The brewing revolt is one of many
recent challenges Rio has faced in Mongolia in the past two years.

In January 2018, the country’s government served Oyu Tolgoi with a bill for $155 million in back taxes —  the mine’s second tax dispute since 2014. The company said at the time the charge related to an audit on taxes imposed and paid by the mine operator between 2013 and 2015.

Shortly after, the southern Gobi
Desert-based mine had to declare force majeure after protests by Chinese
coal haulers disrupted deliveries near the border.

The situation prompted Rio’s chief
executive Jean-Sebastien Jacques to visit Prime Minister Ukhnaagiin Khurelsuk
to discuss how to build “win-win” partnerships. The trip was followed by the
company’s announcement that it was opening a new office in the country, focused on
exploration and local links.

The issue resurged later, when a
group of Mongolian legislators recommended a review of the 2009 deal that launched
construction of the mine. It also advised to revoke a 2015 agreement allowing
for an underground expansion. 

In December, Mongolia’s parliament unanimously approved a resolution that reconfirms the validity of all the Oyu Tolgoi mine-related agreement, bringing the 18-month review to a close.

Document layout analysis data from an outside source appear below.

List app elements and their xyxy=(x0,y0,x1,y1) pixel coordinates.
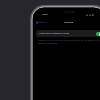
staticText: 10:40 xyxy=(42,13,48,16)
button[interactable]: Privacy xyxy=(36,21,47,24)
staticText: Allow Apps to Request to Track xyxy=(39,32,70,35)
staticText: Privacy xyxy=(39,21,47,24)
staticText: Tracking xyxy=(64,21,74,24)
button[interactable]: Allow Apps to Request to Track xyxy=(36,30,100,37)
staticText: Allow apps to ask to track your activity… xyxy=(38,39,100,45)
button[interactable]: Allow tracking toggle xyxy=(96,32,100,36)
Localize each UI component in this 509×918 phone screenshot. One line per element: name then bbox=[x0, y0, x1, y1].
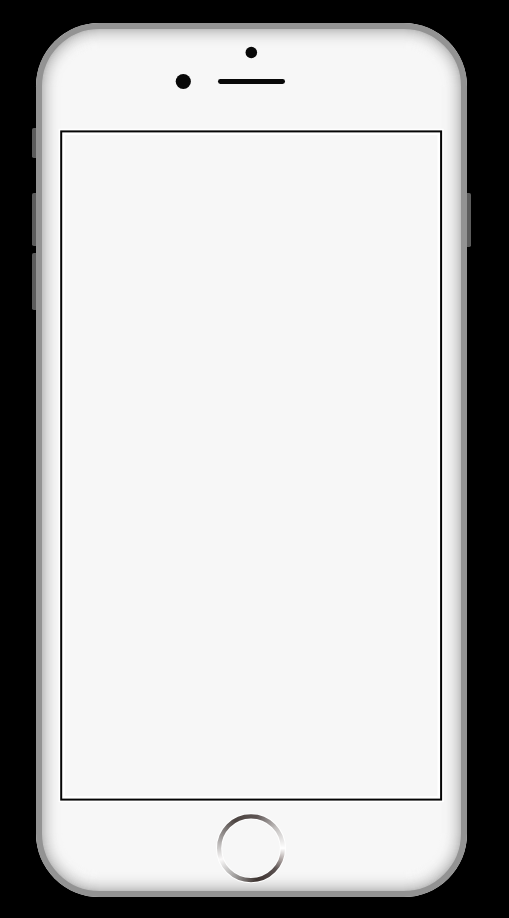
button[interactable]: Volume down bbox=[30, 253, 39, 310]
button[interactable]: Home bbox=[217, 814, 285, 882]
button[interactable]: Ring silent switch bbox=[30, 128, 39, 158]
button[interactable]: Power bbox=[464, 193, 473, 247]
button[interactable]: Volume up bbox=[30, 193, 39, 246]
button[interactable]: Screen bbox=[60, 130, 442, 800]
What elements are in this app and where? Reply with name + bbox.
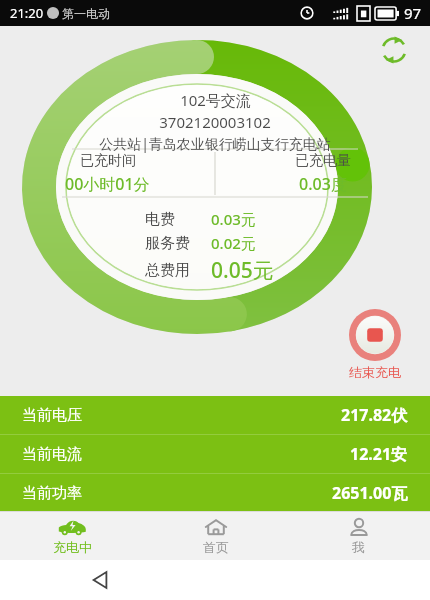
staticText: 0.03度: [299, 173, 347, 195]
staticText: 00小时01分: [65, 173, 150, 195]
staticText: 217.82伏: [341, 404, 408, 426]
button[interactable]: 当前功率: [0, 474, 430, 512]
other: 结束充电: [349, 309, 401, 361]
button[interactable]: Back: [78, 560, 122, 600]
staticText: 充电中: [53, 539, 92, 555]
button[interactable]: 首页: [144, 512, 287, 560]
staticText: 0.02元: [211, 233, 256, 253]
staticText: 公共站|青岛农业银行崂山支行充电站: [99, 134, 331, 153]
staticText: 当前电流: [22, 445, 82, 464]
staticText: 97: [404, 3, 422, 23]
staticText: 21:20: [10, 4, 44, 22]
button[interactable]: 当前电流: [0, 435, 430, 473]
staticText: 0.05元: [211, 256, 274, 285]
staticText: 已充时间: [80, 152, 136, 170]
staticText: 当前功率: [22, 484, 82, 503]
staticText: 当前电压: [22, 406, 82, 425]
staticText: 服务费: [145, 234, 190, 253]
button[interactable]: 结束充电: [345, 305, 405, 384]
staticText: 结束充电: [349, 364, 401, 380]
staticText: 0.03元: [211, 209, 256, 229]
staticText: 总费用: [145, 261, 190, 280]
staticText: 已充电量: [295, 152, 351, 170]
staticText: 2651.00瓦: [332, 482, 408, 504]
staticText: 电费: [145, 210, 175, 229]
button[interactable]: 我: [287, 512, 430, 560]
staticText: 我: [352, 539, 365, 555]
button[interactable]: Refresh: [376, 32, 412, 68]
staticText: 3702120003102: [159, 112, 271, 132]
staticText: 102号交流: [180, 90, 251, 110]
staticText: 12.21安: [350, 443, 408, 465]
button[interactable]: 当前电压: [0, 396, 430, 434]
staticText: 首页: [203, 539, 229, 555]
button[interactable]: 充电中: [0, 512, 144, 560]
staticText: 第一电动: [62, 6, 110, 21]
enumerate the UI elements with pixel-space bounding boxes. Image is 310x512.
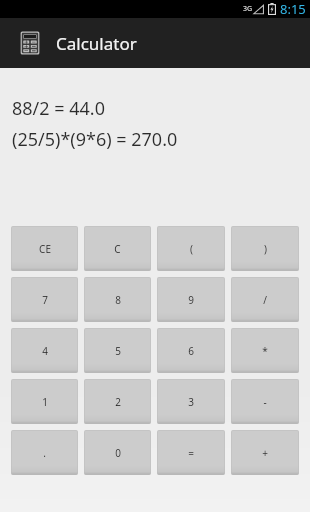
button[interactable]: 8 xyxy=(84,277,151,322)
staticText: 4 xyxy=(42,344,48,358)
button[interactable]: . xyxy=(11,430,78,475)
button[interactable]: ( xyxy=(157,226,225,271)
staticText: 88/2 = 44.0 xyxy=(12,96,105,121)
button[interactable]: C xyxy=(84,226,151,271)
button[interactable]: 7 xyxy=(11,277,78,322)
staticText: 6 xyxy=(188,344,194,358)
staticText: 0 xyxy=(115,446,121,460)
button[interactable]: CE xyxy=(11,226,78,271)
staticText: ) xyxy=(264,242,267,256)
staticText: 9 xyxy=(188,293,194,307)
staticText: 3 xyxy=(188,395,194,409)
button[interactable]: * xyxy=(231,328,299,373)
button[interactable]: / xyxy=(231,277,299,322)
button[interactable]: - xyxy=(231,379,299,424)
staticText: 7 xyxy=(42,293,48,307)
staticText: + xyxy=(262,446,268,460)
button[interactable]: = xyxy=(157,430,225,475)
staticText: 2 xyxy=(115,395,121,409)
button[interactable]: 9 xyxy=(157,277,225,322)
staticText: 5 xyxy=(115,344,121,358)
button[interactable]: 5 xyxy=(84,328,151,373)
staticText: 3G xyxy=(243,4,253,14)
staticText: = xyxy=(188,446,194,460)
button[interactable]: 1 xyxy=(11,379,78,424)
button[interactable]: 2 xyxy=(84,379,151,424)
staticText: * xyxy=(262,344,268,358)
staticText: / xyxy=(263,293,267,307)
staticText: 8 xyxy=(115,293,121,307)
other: Calculator app icon xyxy=(17,30,43,56)
staticText: CE xyxy=(39,242,51,256)
button[interactable]: 0 xyxy=(84,430,151,475)
button[interactable]: 4 xyxy=(11,328,78,373)
staticText: ( xyxy=(190,242,193,256)
staticText: . xyxy=(43,446,46,460)
staticText: 8:15 xyxy=(280,0,306,18)
staticText: (25/5)*(9*6) = 270.0 xyxy=(12,127,178,152)
staticText: - xyxy=(263,395,267,409)
button[interactable]: 3 xyxy=(157,379,225,424)
staticText: Calculator xyxy=(56,32,137,55)
button[interactable]: ) xyxy=(231,226,299,271)
staticText: C xyxy=(114,242,121,256)
button[interactable]: 6 xyxy=(157,328,225,373)
button[interactable]: + xyxy=(231,430,299,475)
staticText: 1 xyxy=(42,395,48,409)
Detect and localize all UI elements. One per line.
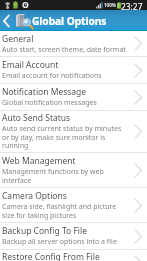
staticText: Email account for notifications (2, 71, 102, 81)
staticText: Auto send current status by minutes or b… (2, 124, 126, 150)
button[interactable]: Auto Send Status (0, 110, 147, 153)
staticText: Camera side, flashlight and picture size… (2, 202, 126, 220)
staticText: General (2, 33, 34, 45)
button[interactable]: Web Management (0, 153, 147, 188)
staticText: 100% (104, 2, 116, 8)
button[interactable]: Camera Options (0, 188, 147, 223)
staticText: Notification Message (2, 86, 87, 98)
staticText: Backup all server options into a file (2, 237, 117, 247)
staticText: Auto Send Status (2, 112, 71, 124)
button[interactable]: Backup Config To File (0, 223, 147, 250)
button[interactable]: Notification Message (0, 84, 147, 111)
button[interactable]: Restore Config From File (0, 249, 147, 261)
staticText: Web Management (2, 155, 76, 167)
staticText: Email Account (2, 59, 59, 71)
button[interactable]: Back (0, 10, 13, 31)
staticText: Backup Config To File (2, 225, 88, 237)
staticText: Management functions by web interface (2, 167, 126, 185)
staticText: Global notification messages (2, 98, 97, 108)
staticText: Camera Options (2, 190, 67, 202)
button[interactable]: Email Account (0, 57, 147, 84)
staticText: Global Options (32, 14, 107, 28)
staticText: 23:27 (121, 1, 143, 11)
staticText: Auto start, screen theme, date format (2, 45, 126, 55)
staticText: Restore Config From File (2, 251, 100, 261)
button[interactable]: General (0, 31, 147, 57)
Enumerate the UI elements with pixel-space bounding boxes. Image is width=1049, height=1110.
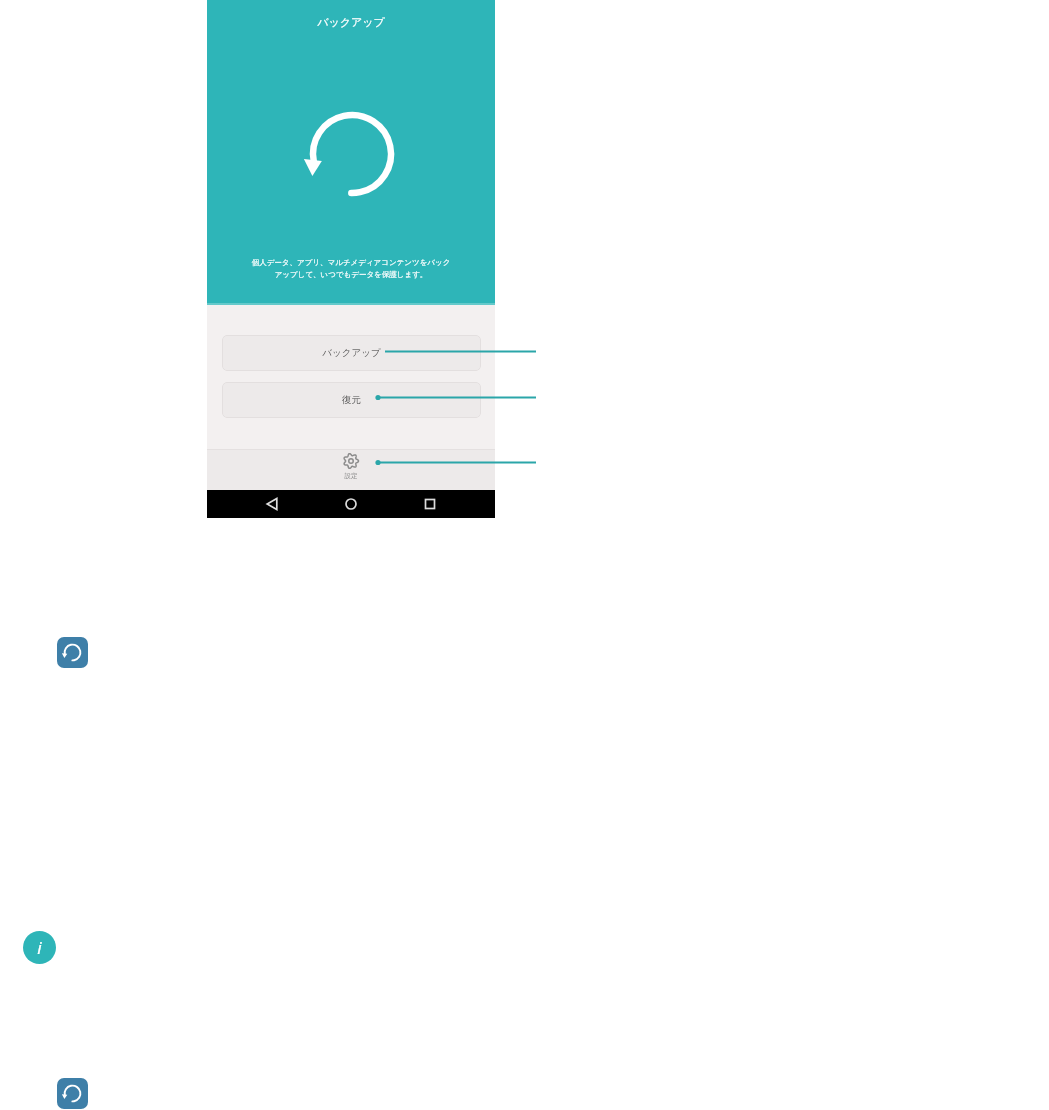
staticText: バックアップ (207, 15, 495, 29)
button[interactable]: Back (258, 490, 286, 518)
staticText: 復元 (222, 394, 481, 406)
staticText: バックアップ (222, 347, 481, 359)
button[interactable]: Info (23, 931, 56, 964)
button[interactable]: Backup app icon (57, 1078, 88, 1109)
button[interactable]: バックアップ (222, 335, 481, 371)
staticText: アップして、いつでもデータを保護します。 (207, 270, 495, 279)
staticText: 設定 (207, 472, 495, 480)
staticText: 個人データ、アプリ、マルチメディアコンテンツをバック (207, 258, 495, 267)
button[interactable]: 復元 (222, 382, 481, 418)
button[interactable]: Backup app icon (57, 637, 88, 668)
other: 設定 (342, 452, 360, 470)
staticText: i (23, 936, 56, 959)
button[interactable]: Recents (416, 490, 444, 518)
button[interactable]: Home (337, 490, 365, 518)
button[interactable]: 設定 (207, 452, 495, 480)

However, the company has had to deal with other issues, related to the under execution underground expansion of the mine.

Rio warned last year that the project would take 16-30 months longer than expected and would cost as much as an additional $1.9 billion to the initial $5.3 billion earmarked. Last week, Turquoise pour more cold water over the plan, saying that it would need at least another $4.5 billion to finish the project.

Once finished, the expansion is
expected to lift Oyu Tolgoi’s production from 125,000–150,000 tonnes in 2019 to
560,000 tonnes at full tilt from 2025, making it the biggest new copper mine to
come on stream in several years.

The giant deposit, discovered in
2001, is one-third owned by Mongolia’s government and two-thirds held by Turquoise
Hill. Rio does not have a direct stake in the mine, but its share through Turquoise
is equivalent to a 51% interest in the project, valued at around $6 billion.